The company’s hiring strategy followed the same logic as the engineering department. Use the fastest and simplest tool that solves the problem, then engineer carefully around its limitations. Kaps hired specialists by language and function through OnlineJobs.ph, the Philippine remote-work marketplace, including copywriters, plugin developers, lead-generation analysts, and outreach operators. The company built individual landing pages for each market on a shared Tailwind UI Salient design template, with copy rewritten for each audience. Revenue paid the bills, which forced a kind of clarity.
“Bootstrapping is brutal, but it’s very clarifying,” Steuer said. “You can’t lie to yourself for long.”

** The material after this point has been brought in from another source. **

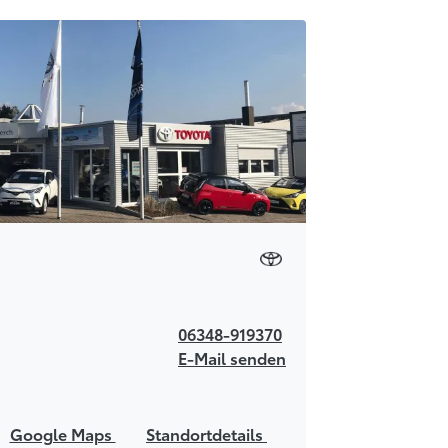
06348-919370
E-Mail senden
Google Maps
Standortdetails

Why Workflow Engineering, Not AI Models, Created the Business Opportunity
One less-publicized part of the company’s early history was the year Steuer spent living out of his car while Kaps found its footing. He documented the experience on X, where his account has become relatively well-known within indie-founder accounts in the Israeli AI community. “The car thing sounds dramatic now,” he said. “But at the time, it was just math. I wanted the lowest possible burn so I could keep building.”
Kaps reflects a category of AI business that much of the mainstream AI conversation has treated as secondary. The loudest coverage has gone to the labs releasing frontier models. But across many professional workflows, the commercially valuable work has often emerged one layer above the model itself: extracting audio, preserving timestamps, handling language-specific formatting, integrating with the tools professionals already use, and packaging the result into something a working editor will pay for.
Kaps began as a solution to Adobe Premiere Pro’s lack of Hebrew transcription support – a year later, it had become a bootstrapped software company with more than $1 million in annualized recurring revenue. The models enabled the product, but the workflow engineering made it a business.